### Your instructions:
Every line of the data below must be output exactly, with images left out.

### Data section:
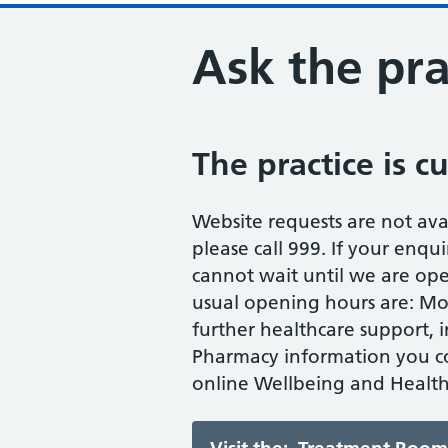
Ask the pra
The practice is c
Website requests are not avail
please call 999. If your enqui
cannot wait until we are op
usual opening hours are: Mond
further healthcare support, 
Pharmacy information you co
online Wellbeing and Health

### Task response:
Ask the pra
The practice is c
Website requests are not avail
please call 999. If your enqui
cannot wait until we are op
usual opening hours are: Mond
further healthcare support, 
Pharmacy information you co
online Wellbeing and Health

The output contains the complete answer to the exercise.